O Jean alegou que era contra o lançamento em apoio ao partido que defendia no momento, porém falou que permaneceria no local porque era meu amigo.
Alguns amigos queriam invadir o recinto, incitaram uma agressão, por outro lado minha filha mais velha veio chorando e pedindo que eu não revidasse a afronta dos vereadores contrários ao lançamento, eu prometi que não iria revidar nada. O jornalista e amigo Antônio Galdino pediu a palavra e com bastante veemência fez um discurso inflamado e duro contra a atitude dos vereadores que não respeitaram o público convidado e o escritor.
Nunca havia visto e ouvido Galdino tão alterado em um discurso. Na verdade, foi um puxão de orelha homérico.

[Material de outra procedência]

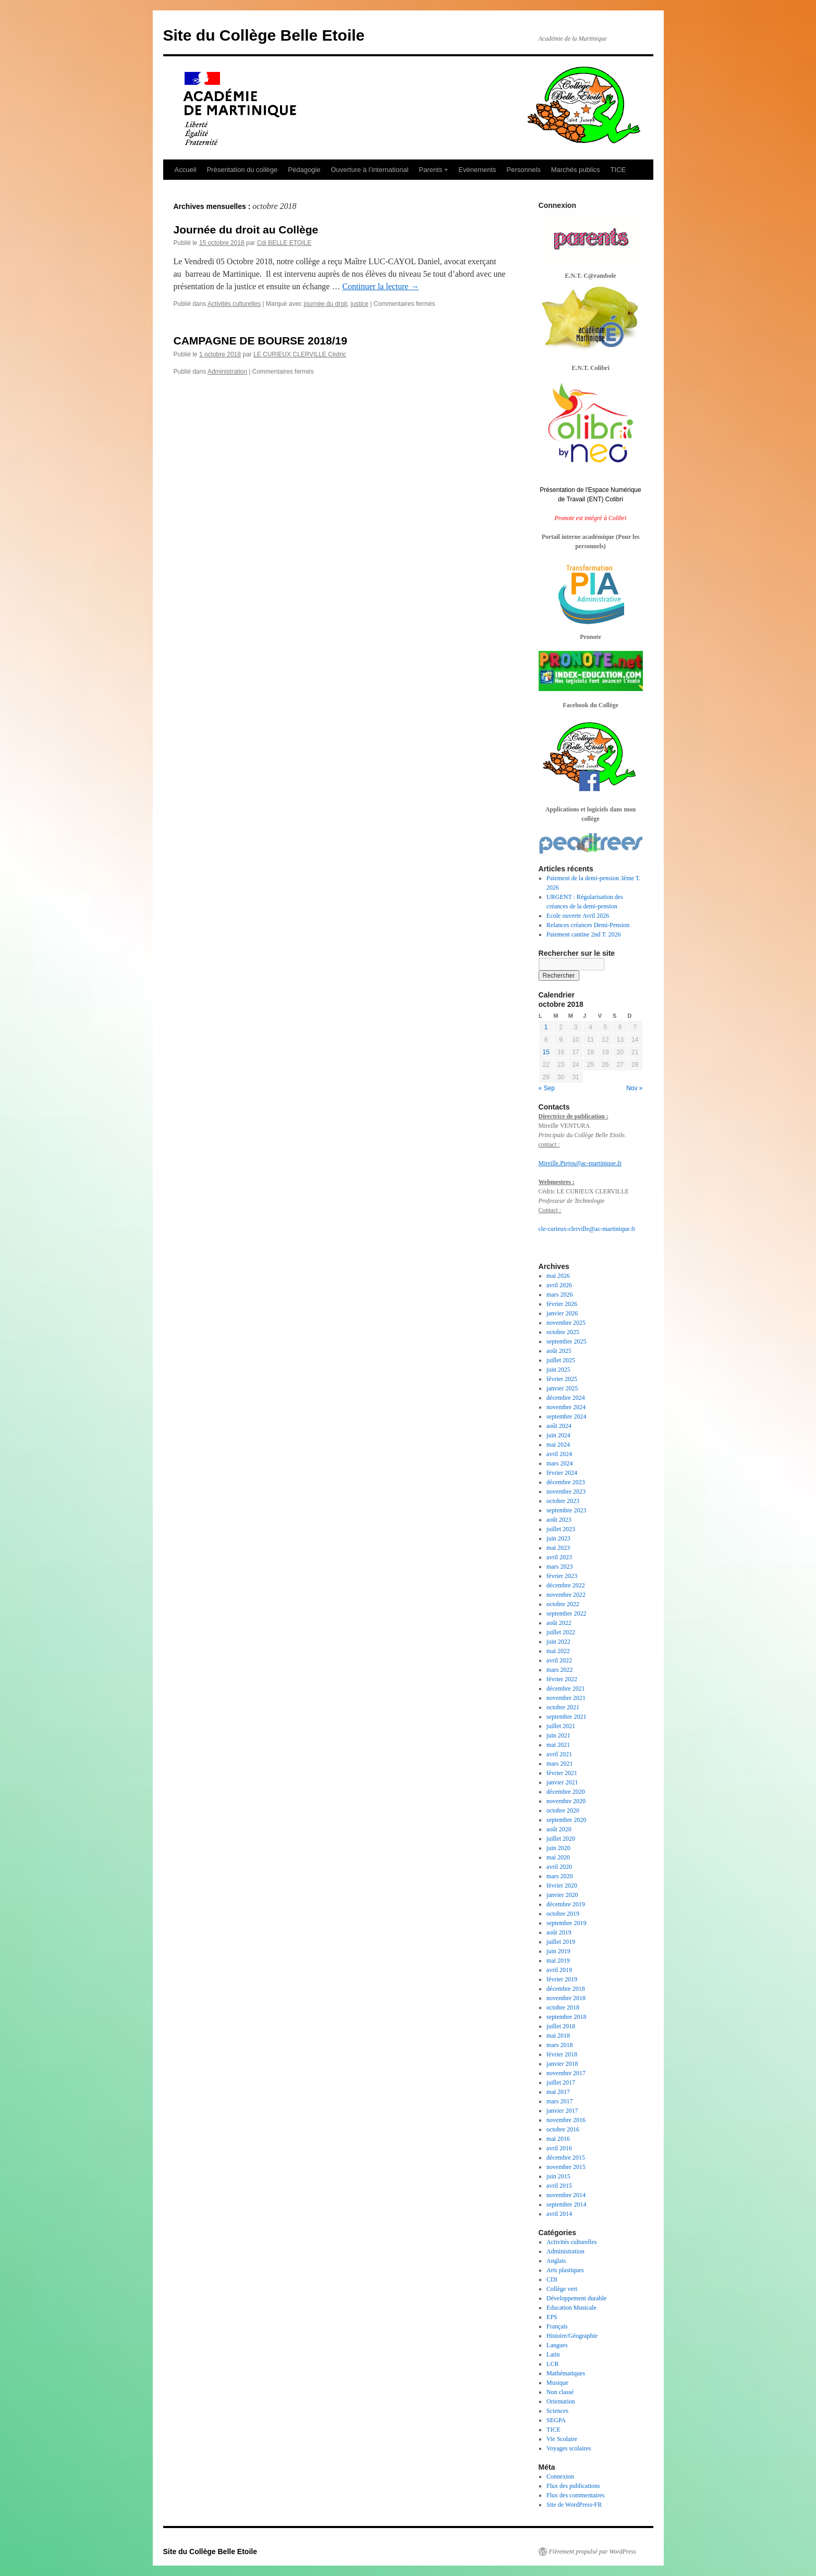 The width and height of the screenshot is (816, 2576). Describe the element at coordinates (566, 1341) in the screenshot. I see `septembre 2025` at that location.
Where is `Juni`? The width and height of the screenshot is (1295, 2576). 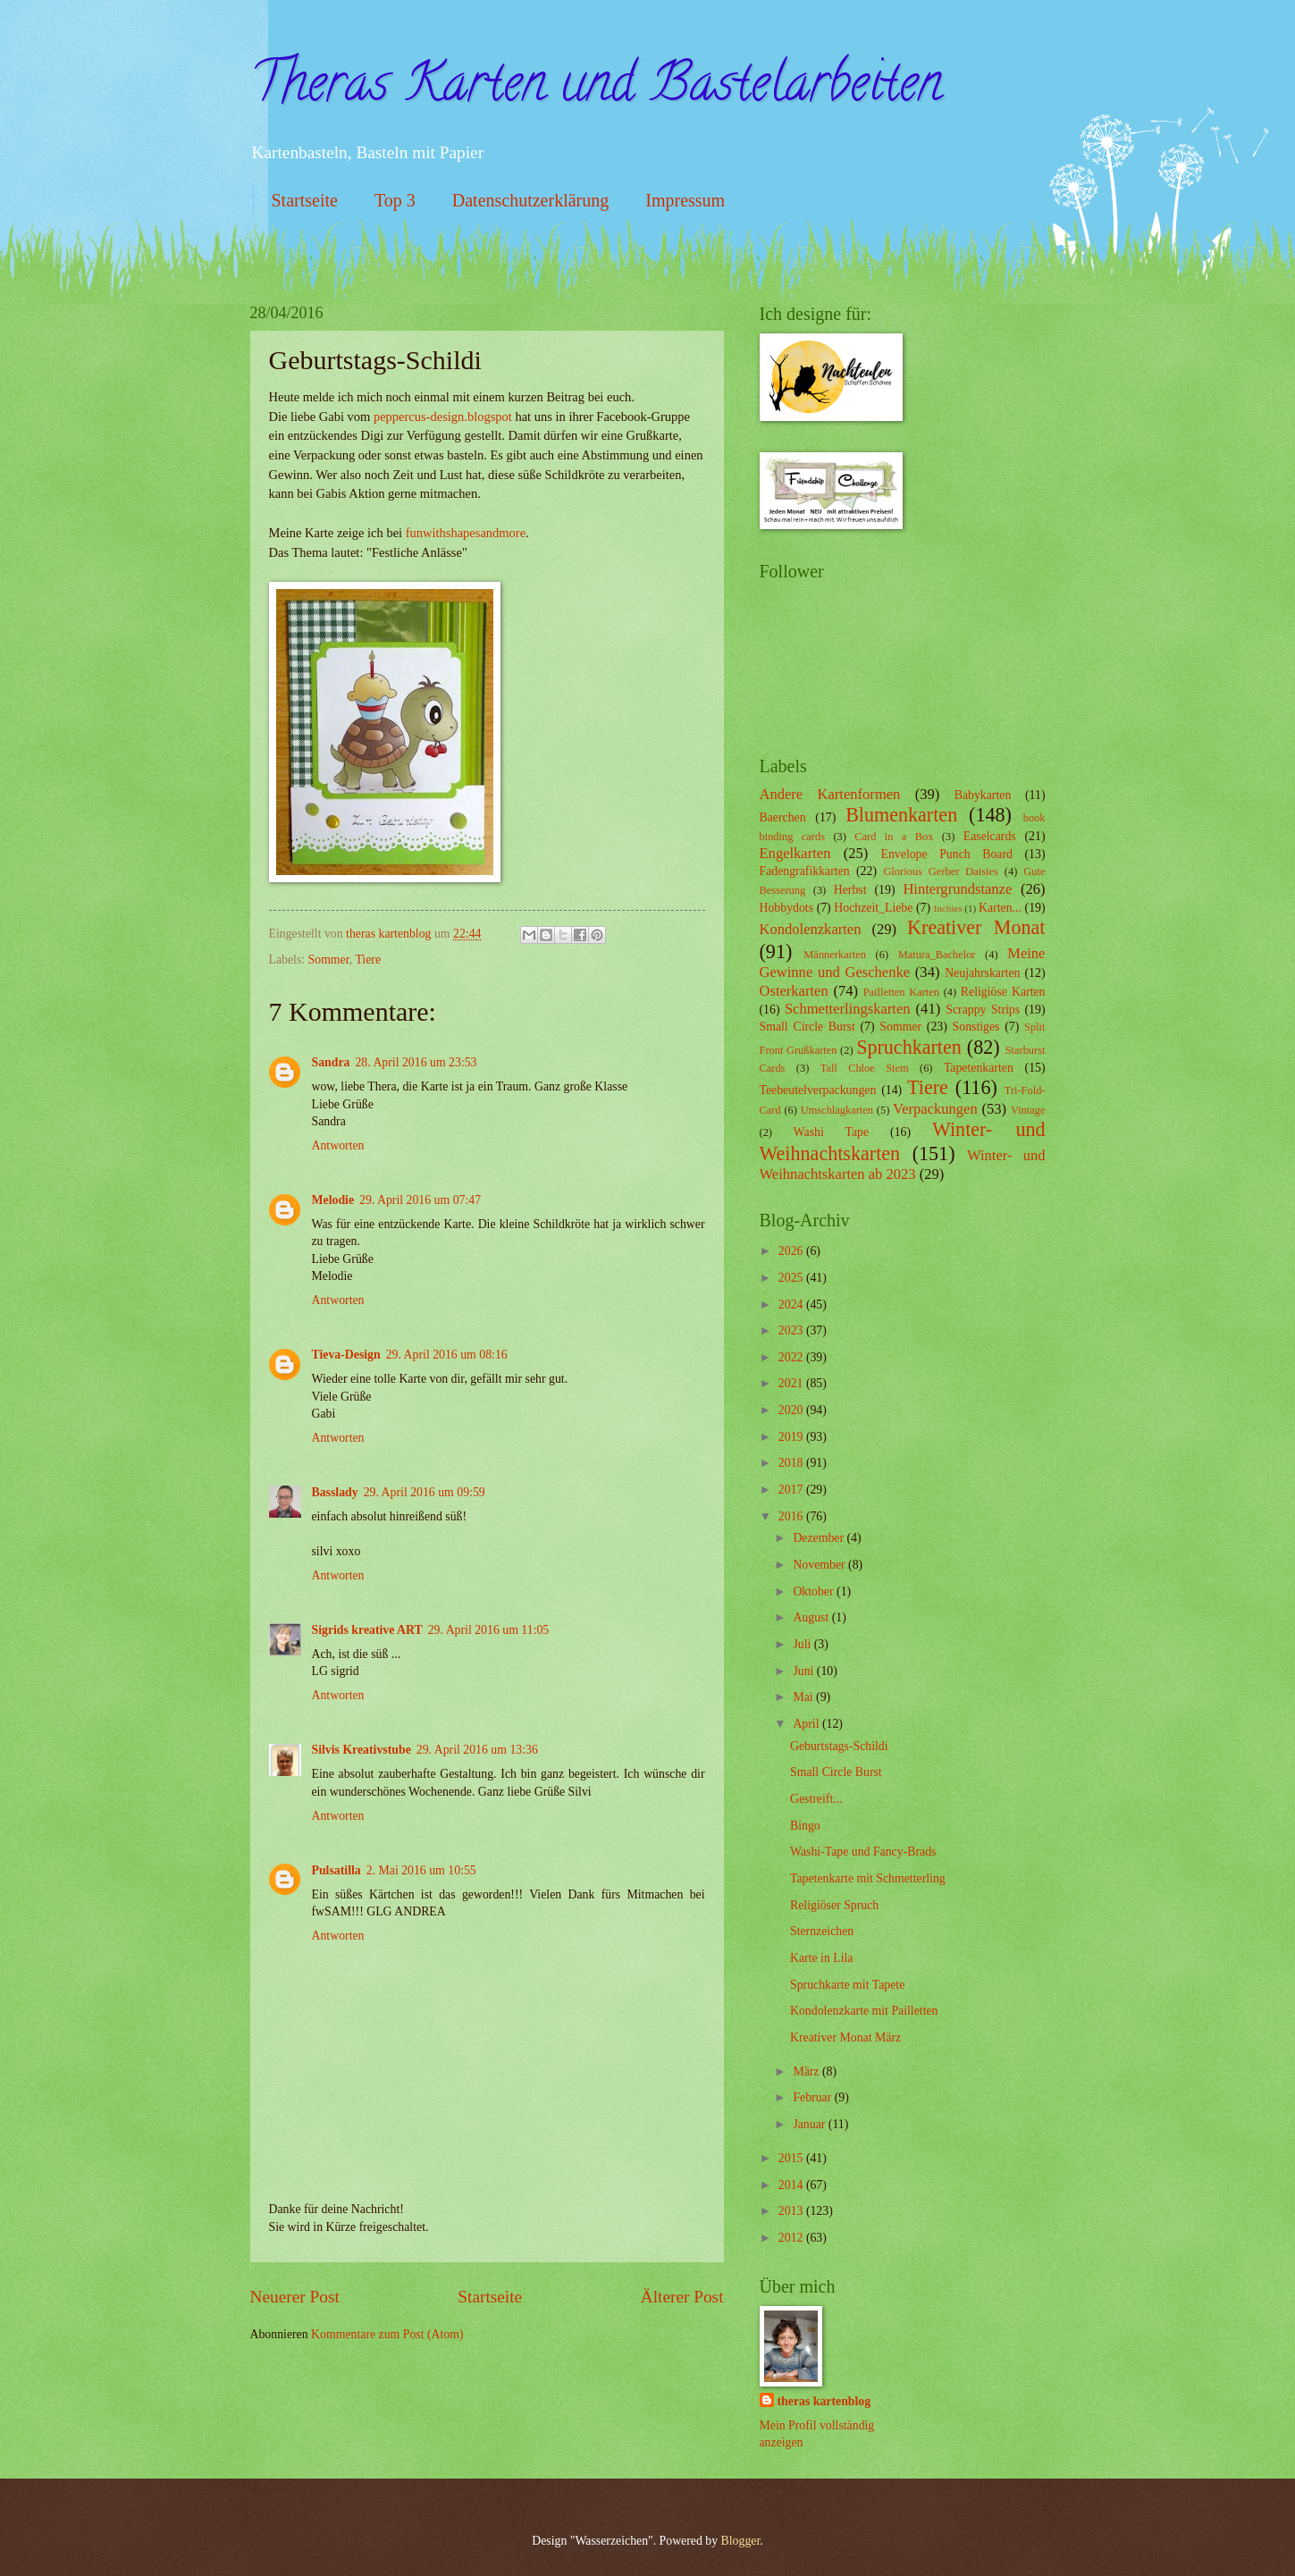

Por fim me convidaram para ir ao púlpito e diante de uma plateia eufórica, com alguns amigos achando que eu revidaria de uma forma mais agressiva por causa do meu temperamento explosivo, eu me mantive sereno, agradeci o convite, disse que diante do momento constrangedor pra mim, minha família e meus amigos, eu não faria mais o lançamento naquele local, que deixaria o lançamento para outro momento, embora iria falar o que havia preparada para a ocasião, e diante do material que havia preparado em slides, fui mostrando imagens de personagens retratadas em meu livro e quando chegou na foto de Dulce, lembrei que ela estava presente e quando apontei pra ela, aquela senhora se levantou, fez pose, vestido florido de tecido brilhante, anéis reluzentes, queixo levemente acima dos ombros, olhar fixo nos Vereadores que ficaram para o lançamento, os presentes se puseram de pé e a aplaudiram por um longos minutos.
Finalizei meu discurso e fui recolher meus livros, abraçar os amigos e acalentar minha filha que ainda estava nervosa.

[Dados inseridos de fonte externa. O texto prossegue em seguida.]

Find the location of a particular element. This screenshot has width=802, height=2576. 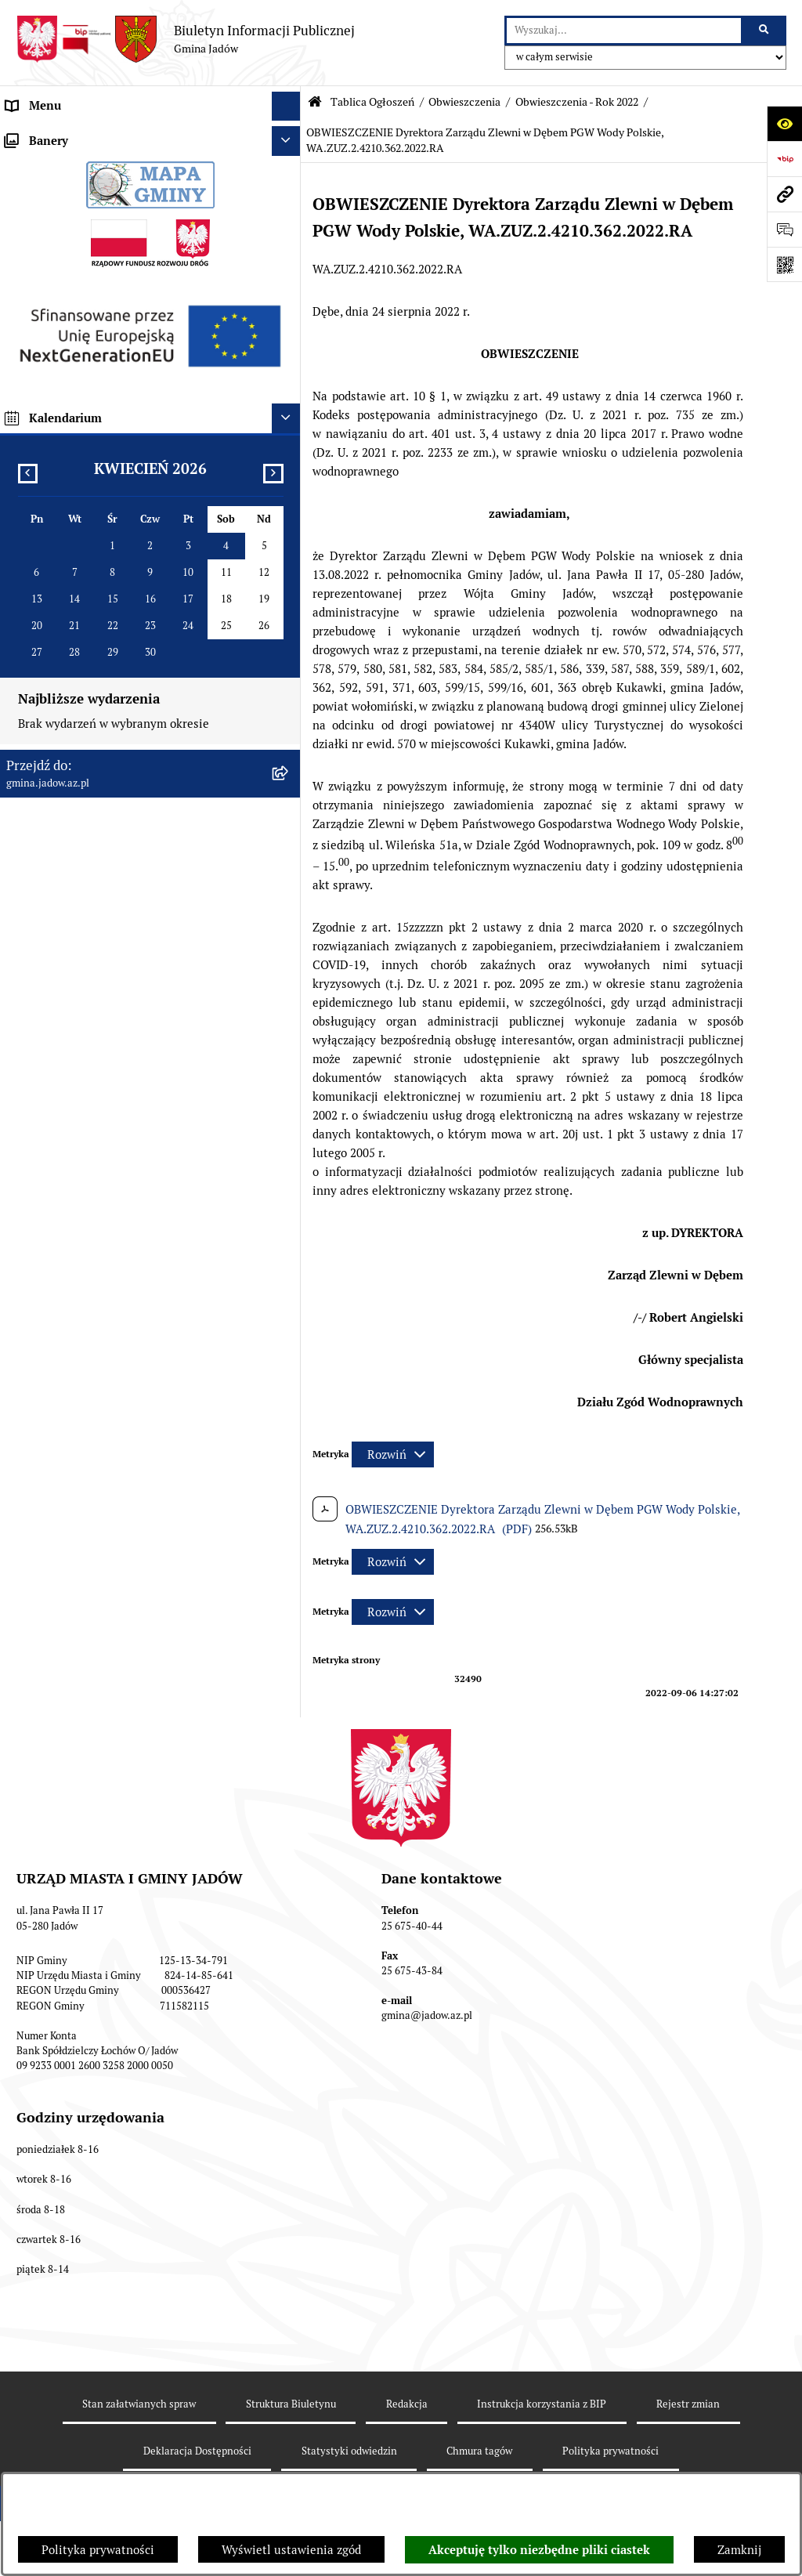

No abraço coletivo com os amigos senti falta de Dulce e a chamei, quando ela se aproximou, diante de todos, fez a fala mais justa, sábia e verdadeira, e, ao mesmo tempo engraçada e provida de razão que o momento caberia:
- PELA PRIMEIRA VEZ UMA CÂMARA DE VEREADORES APLAUDIRAM UMA PUTA E VAIARAM OS VEREADORES!

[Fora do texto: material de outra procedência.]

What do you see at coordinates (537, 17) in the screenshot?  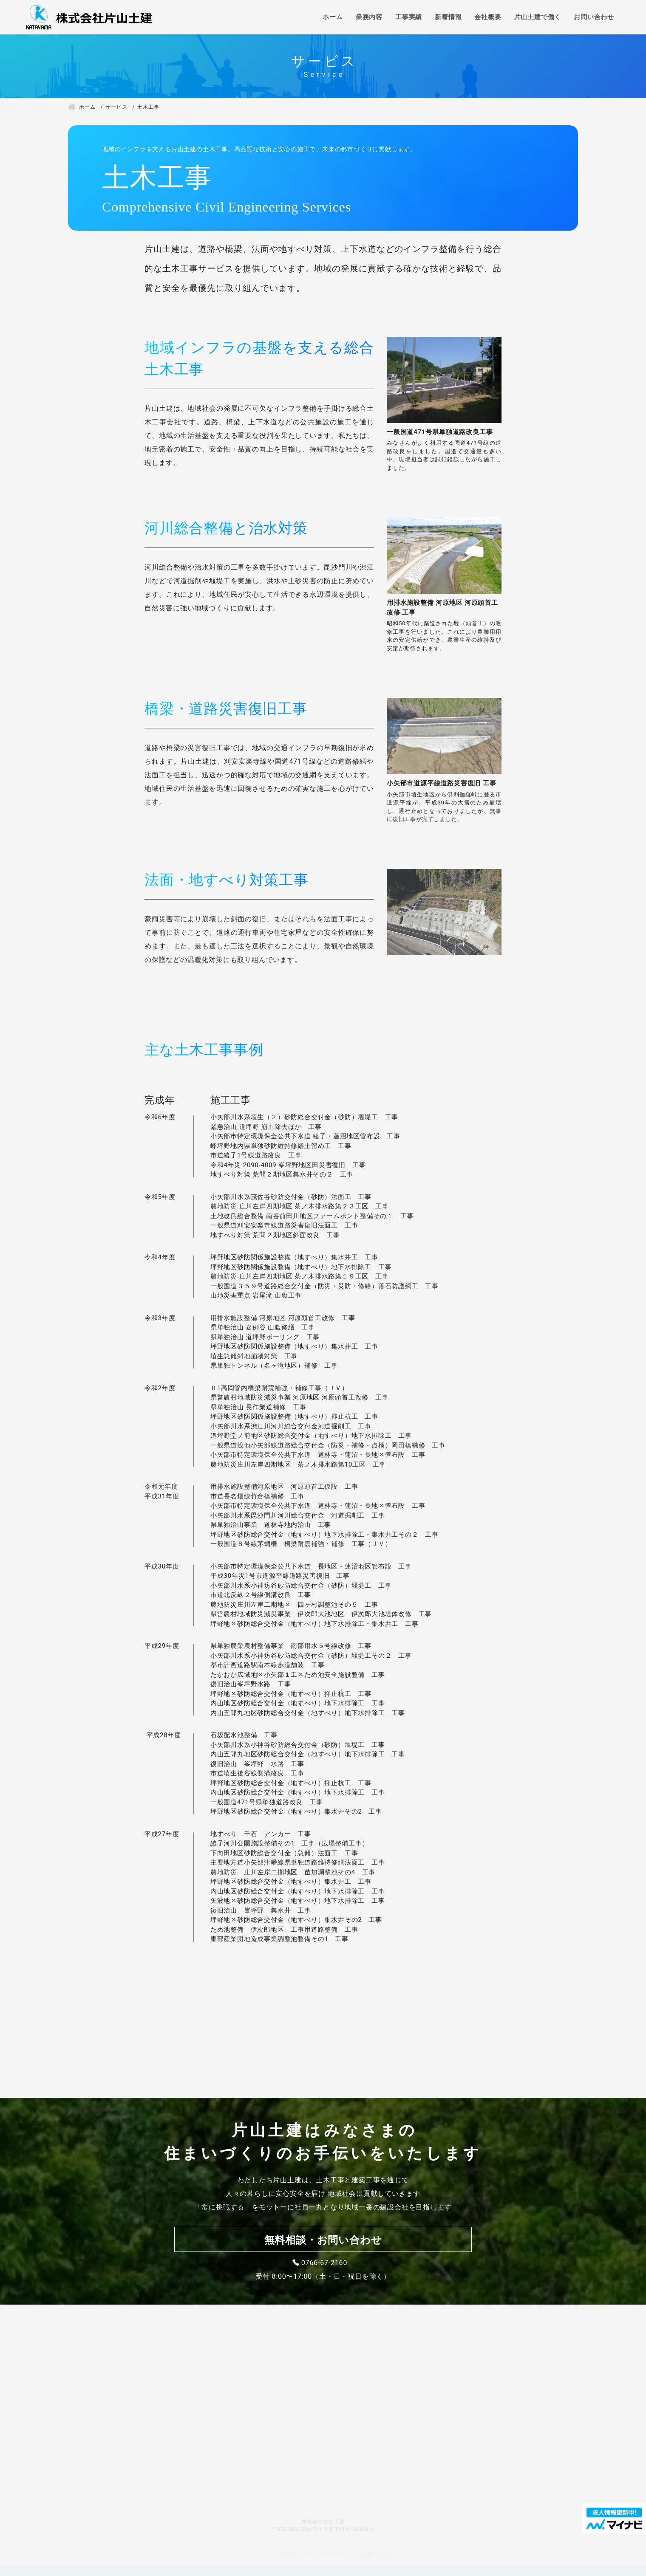 I see `片山土建で働く` at bounding box center [537, 17].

João de Sousa Lima e Dulce, na Sala do IGH, na Casa da Cultura
Risos ecoaram, eu abracei a velha meretriz, beijei sua face e saímos todos...
Dias depois o lançamento oficial da obra foi realizado no Memorial Chesf. Muitos amigos participaram, foi uma noite memorável onde pude realmente lançar o livro diante de pessoas educadas, de amigos queridos e da família amada.
Na plateia se encontrava o advogado e amigo Dr Isac Oliveira. Lateral a poltrona de Isac tinha uma vaga, uma elegante senhora pediu licença e se acomodou, diante do olhar de Isac ela declarou:
- Eu estou nesse livro, aí conta minha história!
Isac saiu procurando nas páginas pra ver se encontrava quem era aquela senhora ao seu lado.
Dulce se apresentou:
- Eu sou Dulce, a puta!
Olhos arregalados, Isac a cumprimentou.
Daí surgiu uma amizade.
... Então, essa era minha amiga Dulcinete Freitas, a nossa querida Dulce do Roda Viva, Dulce do Chimba, do Mangaratiba, da Feirinha...
Dulce a Puta, Dulce a Meretriz, a Vendedora de Sapatos, a Desbocada, Dulce a Candidata a Vereadora que diante da juventude exclamava: Votem em mim, vocês não me conhecem, mas seus pais sabem quem eu sou!
Dulce a polêmica, Dulce que em um momento difícil para quem escreve essas linhas, se colocou de pé e foi aplaudida, Dulce que teve uma vida amarga e sabia ser doce diante das vicissitudes.
Dulce minha amiga, minha saudosa amiga, Dulce eterna em meu coração....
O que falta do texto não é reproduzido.